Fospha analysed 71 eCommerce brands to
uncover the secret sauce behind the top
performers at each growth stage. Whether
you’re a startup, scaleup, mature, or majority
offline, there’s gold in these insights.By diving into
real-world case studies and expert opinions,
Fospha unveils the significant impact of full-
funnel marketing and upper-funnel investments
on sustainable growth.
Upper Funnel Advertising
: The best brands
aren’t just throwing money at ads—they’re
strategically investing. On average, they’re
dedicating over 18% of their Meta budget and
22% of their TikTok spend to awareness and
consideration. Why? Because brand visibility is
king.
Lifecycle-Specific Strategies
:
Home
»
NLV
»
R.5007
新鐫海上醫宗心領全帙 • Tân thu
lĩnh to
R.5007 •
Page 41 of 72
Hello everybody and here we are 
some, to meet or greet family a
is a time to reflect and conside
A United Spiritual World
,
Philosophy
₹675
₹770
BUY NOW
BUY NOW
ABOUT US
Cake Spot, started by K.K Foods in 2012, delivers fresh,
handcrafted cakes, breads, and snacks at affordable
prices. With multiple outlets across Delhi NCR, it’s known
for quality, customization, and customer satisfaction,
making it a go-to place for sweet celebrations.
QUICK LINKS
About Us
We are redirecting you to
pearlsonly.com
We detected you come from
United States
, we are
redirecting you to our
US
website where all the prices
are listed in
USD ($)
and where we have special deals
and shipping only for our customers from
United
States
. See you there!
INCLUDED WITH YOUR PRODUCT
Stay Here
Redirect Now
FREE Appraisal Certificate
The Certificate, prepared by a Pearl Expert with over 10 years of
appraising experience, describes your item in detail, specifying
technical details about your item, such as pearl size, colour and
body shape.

^^^^

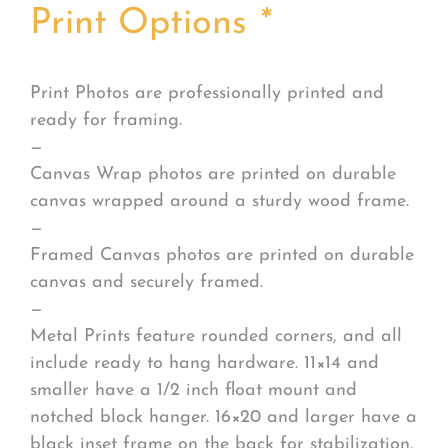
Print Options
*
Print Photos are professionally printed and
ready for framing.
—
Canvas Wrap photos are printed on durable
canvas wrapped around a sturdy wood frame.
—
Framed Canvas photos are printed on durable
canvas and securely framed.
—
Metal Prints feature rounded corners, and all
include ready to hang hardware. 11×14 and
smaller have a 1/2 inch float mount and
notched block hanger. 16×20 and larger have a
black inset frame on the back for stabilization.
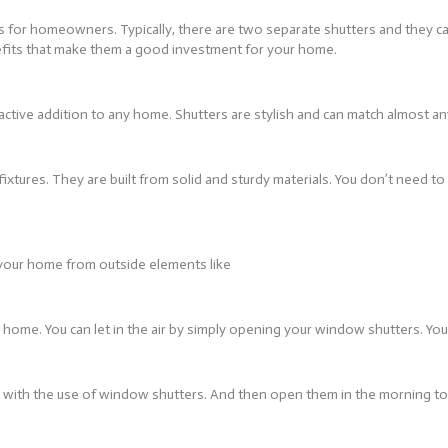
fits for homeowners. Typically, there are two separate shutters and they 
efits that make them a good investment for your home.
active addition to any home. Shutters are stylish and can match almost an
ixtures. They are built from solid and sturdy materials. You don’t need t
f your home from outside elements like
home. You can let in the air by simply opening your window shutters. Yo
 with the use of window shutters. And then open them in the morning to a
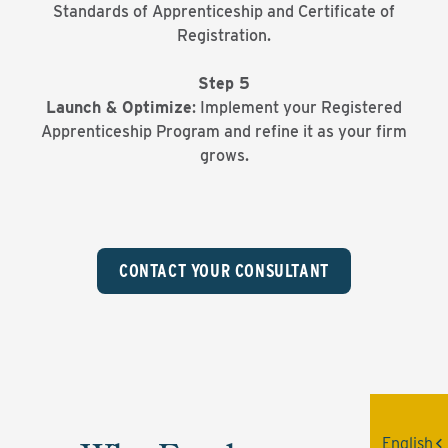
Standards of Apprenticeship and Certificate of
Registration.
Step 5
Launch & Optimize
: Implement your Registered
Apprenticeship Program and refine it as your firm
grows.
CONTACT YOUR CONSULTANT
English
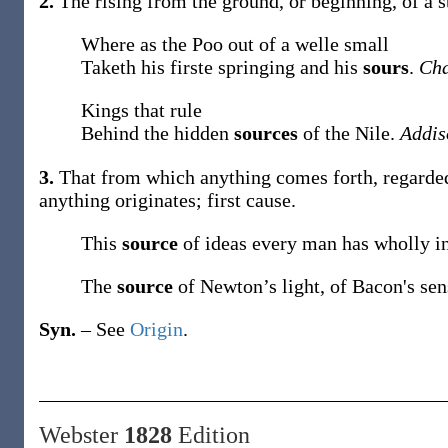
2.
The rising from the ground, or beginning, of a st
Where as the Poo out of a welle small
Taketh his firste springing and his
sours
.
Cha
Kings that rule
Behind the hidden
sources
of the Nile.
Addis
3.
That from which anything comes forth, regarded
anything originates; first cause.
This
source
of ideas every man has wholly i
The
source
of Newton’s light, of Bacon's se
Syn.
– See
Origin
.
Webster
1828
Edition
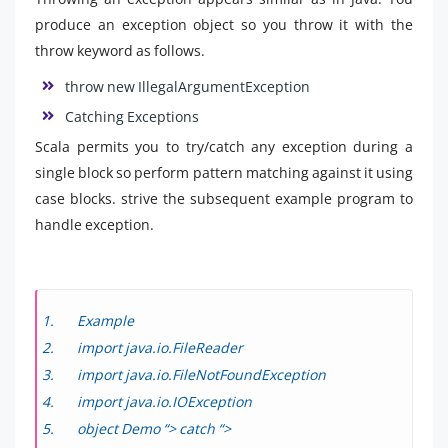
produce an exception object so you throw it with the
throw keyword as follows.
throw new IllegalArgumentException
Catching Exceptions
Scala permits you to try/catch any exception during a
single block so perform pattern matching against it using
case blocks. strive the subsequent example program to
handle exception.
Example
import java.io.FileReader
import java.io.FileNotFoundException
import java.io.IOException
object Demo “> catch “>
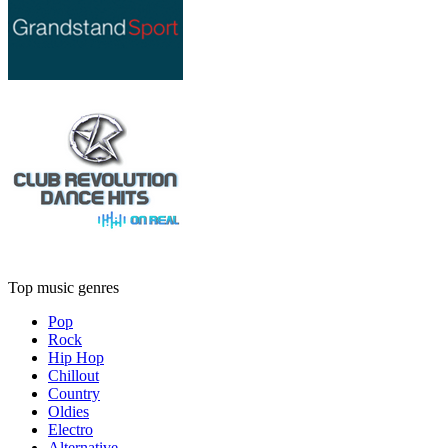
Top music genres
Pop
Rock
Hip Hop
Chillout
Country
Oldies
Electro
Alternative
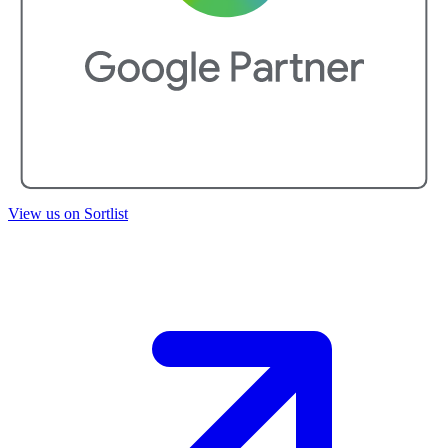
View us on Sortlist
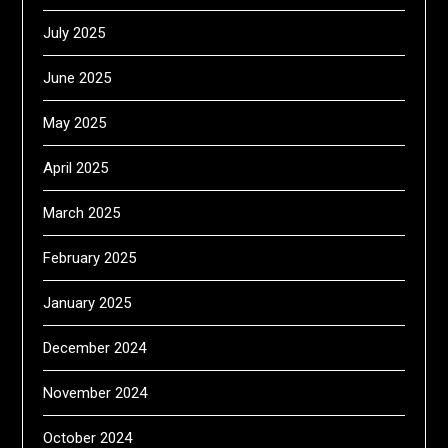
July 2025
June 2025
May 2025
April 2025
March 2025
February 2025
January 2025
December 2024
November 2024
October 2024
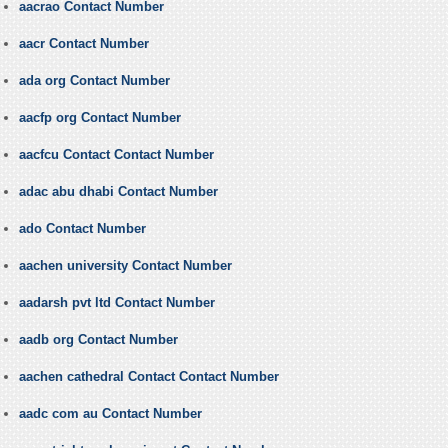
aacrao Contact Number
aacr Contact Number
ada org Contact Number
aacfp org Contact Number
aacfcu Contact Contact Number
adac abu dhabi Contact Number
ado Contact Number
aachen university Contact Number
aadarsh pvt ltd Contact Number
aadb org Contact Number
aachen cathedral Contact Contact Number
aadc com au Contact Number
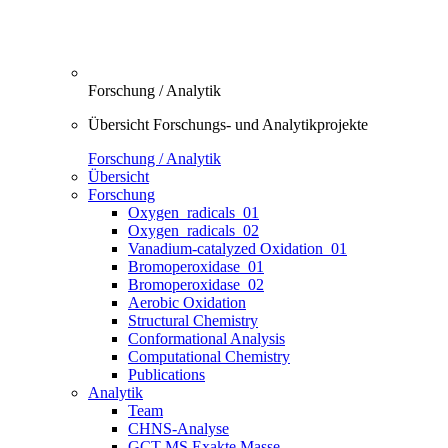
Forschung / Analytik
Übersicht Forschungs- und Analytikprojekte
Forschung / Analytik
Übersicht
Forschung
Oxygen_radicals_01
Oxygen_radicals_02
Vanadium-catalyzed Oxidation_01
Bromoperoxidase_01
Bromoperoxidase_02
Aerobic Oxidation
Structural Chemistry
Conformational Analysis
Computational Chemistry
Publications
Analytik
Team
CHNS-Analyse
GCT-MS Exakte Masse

^^^^

Task details -> Starting at the line above that contains "Fospha analysed 71 eCommerce brands to", write out each line exactly until the line that contains "aren’t just throwing money at ads—they’re" has been written, and stop there.

Response box ->
Fospha analysed 71 eCommerce brands to
uncover the secret sauce behind the top
performers at each growth stage. Whether
you’re a startup, scaleup, mature, or majority
offline, there’s gold in these insights.By diving into
real-world case studies and expert opinions,
Fospha unveils the significant impact of full-
funnel marketing and upper-funnel investments
on sustainable growth.
Upper Funnel Advertising
: The best brands
aren’t just throwing money at ads—they’re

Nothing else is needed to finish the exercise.